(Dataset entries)
((
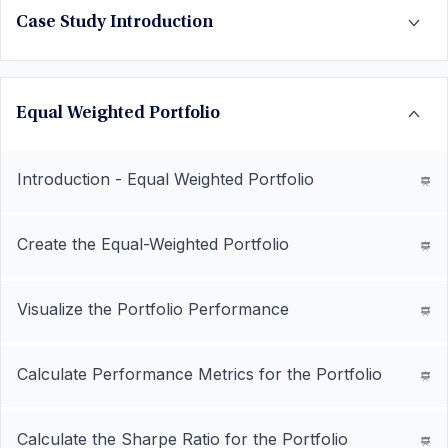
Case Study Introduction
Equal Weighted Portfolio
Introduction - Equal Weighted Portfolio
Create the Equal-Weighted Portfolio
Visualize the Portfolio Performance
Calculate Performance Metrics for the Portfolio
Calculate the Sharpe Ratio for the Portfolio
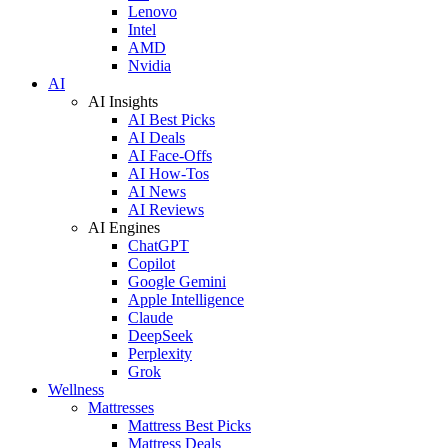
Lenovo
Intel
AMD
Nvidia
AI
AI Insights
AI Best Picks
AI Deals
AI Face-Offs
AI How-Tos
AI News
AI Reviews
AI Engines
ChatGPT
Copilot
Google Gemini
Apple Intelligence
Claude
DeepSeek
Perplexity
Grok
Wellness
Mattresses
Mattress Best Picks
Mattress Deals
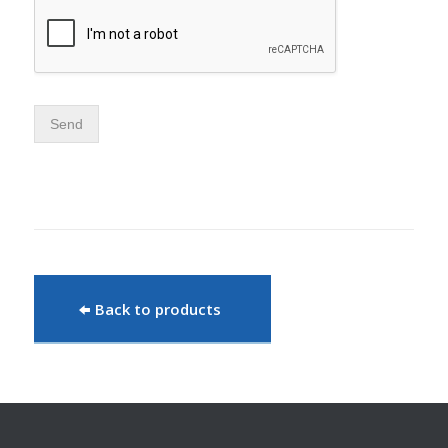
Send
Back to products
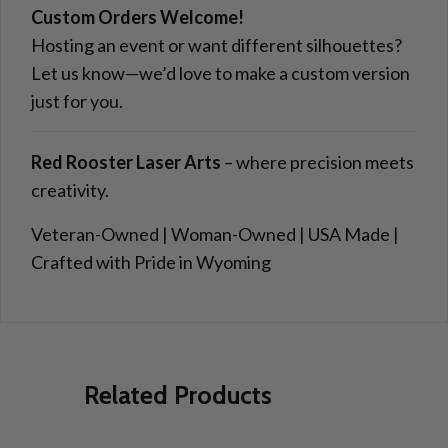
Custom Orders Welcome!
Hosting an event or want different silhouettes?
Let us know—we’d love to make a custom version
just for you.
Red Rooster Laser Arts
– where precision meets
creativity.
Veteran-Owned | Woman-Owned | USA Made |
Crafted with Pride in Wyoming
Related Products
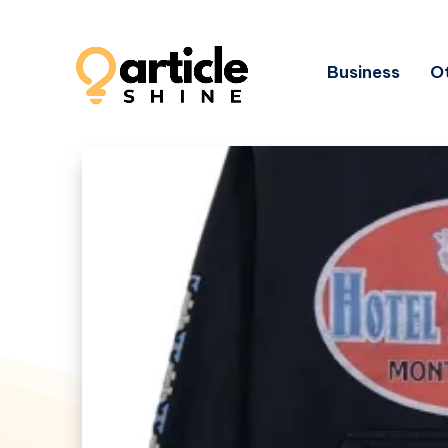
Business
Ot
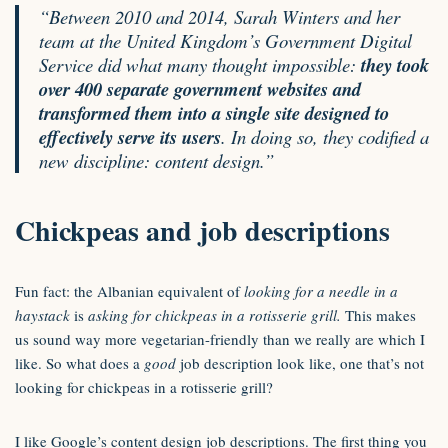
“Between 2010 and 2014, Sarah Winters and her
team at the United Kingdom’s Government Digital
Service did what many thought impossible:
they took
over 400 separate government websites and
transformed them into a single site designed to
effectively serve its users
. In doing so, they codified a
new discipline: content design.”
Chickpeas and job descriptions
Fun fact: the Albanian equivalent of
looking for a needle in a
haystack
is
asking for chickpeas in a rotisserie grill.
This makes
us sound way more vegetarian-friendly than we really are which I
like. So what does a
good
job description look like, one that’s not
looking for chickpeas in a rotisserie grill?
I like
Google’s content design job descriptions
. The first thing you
))
→ **Problem to solve**
After dropping the pictures, reproduce exactly the lines from the first line of the entries through the line containing "creativity.", both included.

→ **Response**
Case Study Introduction
Equal Weighted Portfolio
Introduction - Equal Weighted Portfolio
Create the Equal-Weighted Portfolio
Visualize the Portfolio Performance
Calculate Performance Metrics for the Portfolio
Calculate the Sharpe Ratio for the Portfolio
Lenovo
Intel
AMD
Nvidia
AI
AI Insights
AI Best Picks
AI Deals
AI Face-Offs
AI How-Tos
AI News
AI Reviews
AI Engines
ChatGPT
Copilot
Google Gemini
Apple Intelligence
Claude
DeepSeek
Perplexity
Grok
Wellness
Mattresses
Mattress Best Picks
Mattress Deals
Send
Back to products
Custom Orders Welcome!
Hosting an event or want different silhouettes?
Let us know—we’d love to make a custom version
just for you.
Red Rooster Laser Arts
– where precision meets
creativity.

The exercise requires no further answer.